Vettori was intimate with what Pat Cummins, the franchise captain, told the team. The Australian had said the onus was on the batters to do all the heavy-lifting with the bowling group potentially feeding off that energy. "If we get those days to make it all work, it's going to go a long way in us winning games," the Kiwi said. "The onus is on the batting group to score runs and for the bowlers to be able to mitigate that."
On the evidence of what transpired in their home ground on Sunday afternoon, Hyderabad are on course to not only emulate but perhaps go one better than 2024 when they tripped at the final hurdle.
On a belter of a deck, all of Travis Head, Abhishek Sharma, Ishan Kishan, Nitish Reddy and Heinrich Klaasen routinely hit boundaries in a display of brute power-hitting. Even if some of the shots were premeditated, there was a distinct method to the mayhem they unleashed — staying leg-side of the ball, clearing the in-field and playing the percentages.
Kishan, one of the franchise's big-money signings at the mega auction last year (`11.25 cr), had been a hit-or-miss batter for his previous team, Mumbai Indians. But what Kishan offers is he immediately lifts the ceiling of this team considerably from a hitting perspective. Like Head and Sharma, he uses significant muscle and doesn't bother too much when it comes to wicket preservation.

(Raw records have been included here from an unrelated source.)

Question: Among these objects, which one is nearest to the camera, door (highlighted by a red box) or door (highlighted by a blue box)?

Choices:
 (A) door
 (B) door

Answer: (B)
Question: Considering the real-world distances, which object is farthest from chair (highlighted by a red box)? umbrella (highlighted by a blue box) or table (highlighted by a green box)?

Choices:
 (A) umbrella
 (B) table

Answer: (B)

Against Rajasthan, he displayed some of those trademark characteristics after the pair of Headishek had done their thing. A rapid 45-run stand off just legal deliveries. It's why this batting line-up is so hard to contain when the openers bat for the first few overs. Unlike some of the other openers in the league, they are okay playing out dots. But they aren't big fans of singles and strike rotation. It's either go big or go home.
In their stand of 45, there were as many as six dots but there were only five scoring shots that weren't boundaries. A ridiculous 36 runs came off boundaries before Maheesh Theekshana dismissed the Indian southpaw.

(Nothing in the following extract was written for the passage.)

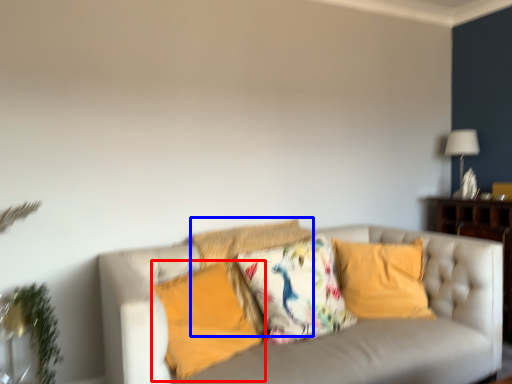 Question: Which point is closer to the camera, pillow (highlighted by a red box) or pillow (highlighted by a blue box)?

Choices:
 (A) pillow
 (B) pillow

But with control already ceded, the visitors were playing catch-up. The bowler could have had Kishan for nought if they had a slip off the second ball he faced. But with the visitors already on the defensive, it was a luxury they couldn't afford. That was the luck Kishan needed as he went boundary-hunting across all sides of the ground. In fact, five of his six scoring shots were fours. The over he truly announced his return to the big time? That came in the 13th over when he hit three sixes off Jofra Archer, with two off those coming over cover on the off-side.
It was just power-hitting dialled to 11 as Kishan made room and let his hand-eye coordination do the rest. Other bowlers also travelled as the Jharkhand-born keeper-batter kept clearing the boundary just in front of square on the off-side. When the moment came, his first IPL ton, the adrenaline was coursing through his veins.
"I just feel good," he told the official broadcasters after his innings. "It (century) was coming. I was hoping for it in the previous years, the team is doing well and the environment is very different." Like the other batters -- both Indian and overseas -- had said last year, he credited Cummins for the 'freedom' he had given the No. 3 batter. "The skipper, he's giving a lot of freedom to everyone. Doesn't matter if you get a lot of runs or if you get out early."
Their template may not be this successful, there will be off days. There will be nights when the entire batting unit folds cheaply. But Cummins, Vettori & Co. are okay with that.
Because the upside is clearly stratospheric.
Rajasthan tried gamely but the game was up even before their openers had walked out to chase 287.
Brief scores: Sunrisers Hyderabad: 286/6 in 20 overs (Ishan Kishan 106 not out, Travis Head 67) beat Rajasthan Royals: 242 for 6 in 20 overs (Dhruv Jurel 70, Sanju Samson 66; Harshal Patel 2/34).